** Requirement **
Scan the entries below for the word "حمایت". Copy out every line in which it occurs.

Saved data entries
───
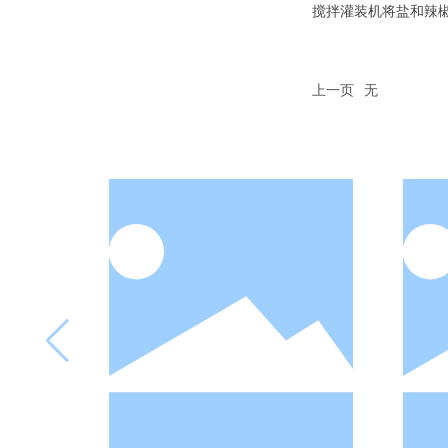
搅拌灌装机将盐和辣
上一页
无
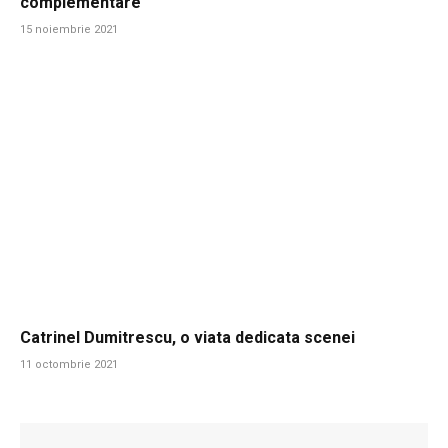
complementare
15 noiembrie 2021
Catrinel Dumitrescu, o viata dedicata scenei
11 octombrie 2021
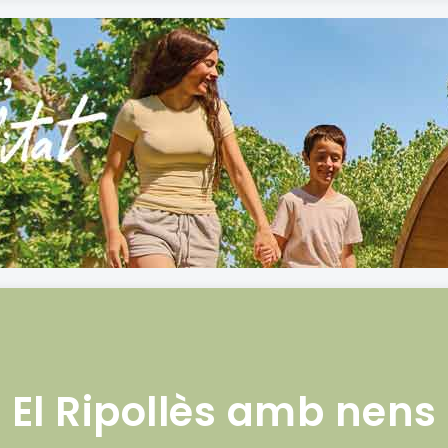
El Ripollès amb nens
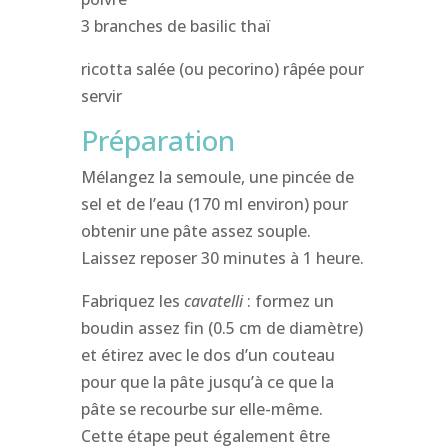
3 branches de basilic thaï
ricotta salée (ou pecorino) râpée pour
servir
Préparation
Mélangez la semoule, une pincée de
sel et de l’eau (170 ml environ) pour
obtenir une pâte assez souple.
Laissez reposer 30 minutes à 1 heure.
Fabriquez les
cavatelli
: formez un
boudin assez fin (0.5 cm de diamètre)
et étirez avec le dos d’un couteau
pour que la pâte jusqu’à ce que la
pâte se recourbe sur elle-même.
Cette étape peut également être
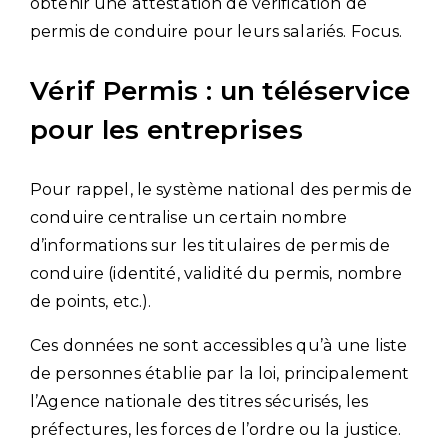
obtenir une attestation de vérification de
permis de conduire pour leurs salariés. Focus.
Vérif Permis : un téléservice
pour les entreprises
Pour rappel, le système national des permis de
conduire centralise un certain nombre
d’informations sur les titulaires de permis de
conduire (identité, validité du permis, nombre
de points, etc.).
Ces données ne sont accessibles qu’à une liste
de personnes établie par la loi, principalement
l’Agence nationale des titres sécurisés, les
préfectures, les forces de l’ordre ou la justice.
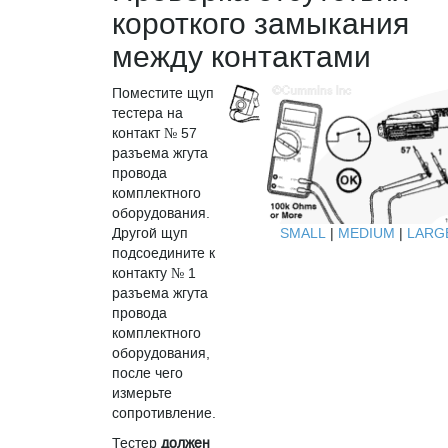
короткого замыкания
между контактами
Поместите щуп
тестера на
контакт № 57
разъема жгута
провода
комплектного
оборудования.
SMALL
|
MEDIUM
|
LARG
Другой щуп
подсоедините к
контакту № 1
разъема жгута
провода
комплектного
оборудования,
после чего
измерьте
сопротивление.
Тестер
должен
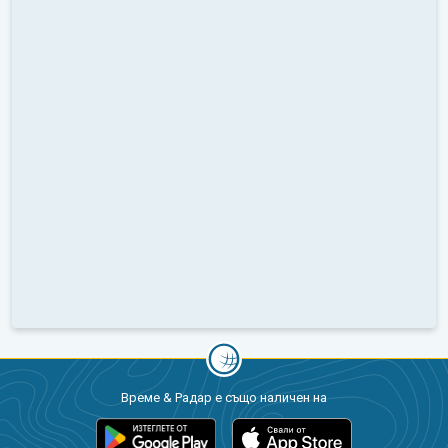
Време & Радар е също наличен на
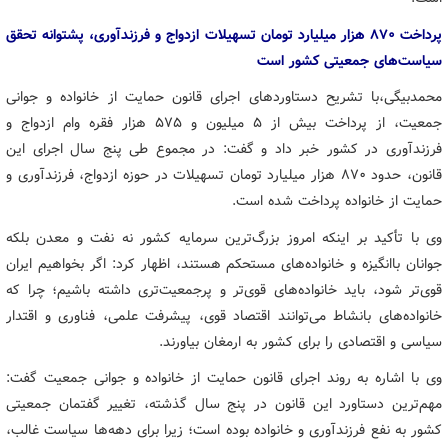
پرداخت ۸۷۰ هزار میلیارد تومان تسهیلات ازدواج و فرزندآوری، پشتوانه تحقق
سیاست‌های جمعیتی کشور است
محمدبیگی،با تشریح دستاوردهای اجرای قانون حمایت از خانواده و جوانی
جمعیت، از پرداخت بیش از ۵ میلیون و ۵۷۵ هزار فقره وام ازدواج و
فرزندآوری در کشور خبر داد و گفت: در مجموع طی پنج سال اجرای این
قانون، حدود ۸۷۰ هزار میلیارد تومان تسهیلات در حوزه ازدواج، فرزندآوری و
حمایت از خانواده پرداخت شده است.
وی با تأکید بر اینکه امروز بزرگ‌ترین سرمایه کشور نه نفت و معدن بلکه
جوانان باانگیزه و خانواده‌های مستحکم هستند، اظهار کرد: اگر بخواهیم ایران
قوی‌تر شود، باید خانواده‌های قوی‌تر و پرجمعیت‌تری داشته باشیم؛ چرا که
خانواده‌های بانشاط می‌توانند اقتصاد قوی، پیشرفت علمی، فناوری و اقتدار
سیاسی و اقتصادی را برای کشور به ارمغان بیاورند.
وی با اشاره به روند اجرای قانون حمایت از خانواده و جوانی جمعیت گفت:
مهم‌ترین دستاورد این قانون در پنج سال گذشته، تغییر گفتمان جمعیتی
کشور به نفع فرزندآوری و خانواده بوده است؛ زیرا برای دهه‌ها سیاست غالب،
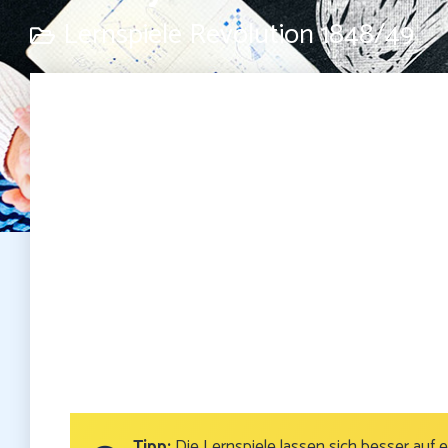
Lernspiele Revolution 1848/49
Tipp:
Die Lernspiele lassen sich besser auf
───
** Answer to the problem **
محمدبیگی،با تشریح دستاوردهای اجرای قانون حمایت از خانواده و جوانی
حمایت از خانواده پرداخت شده است.
وی با اشاره به روند اجرای قانون حمایت از خانواده و جوانی جمعیت گفت:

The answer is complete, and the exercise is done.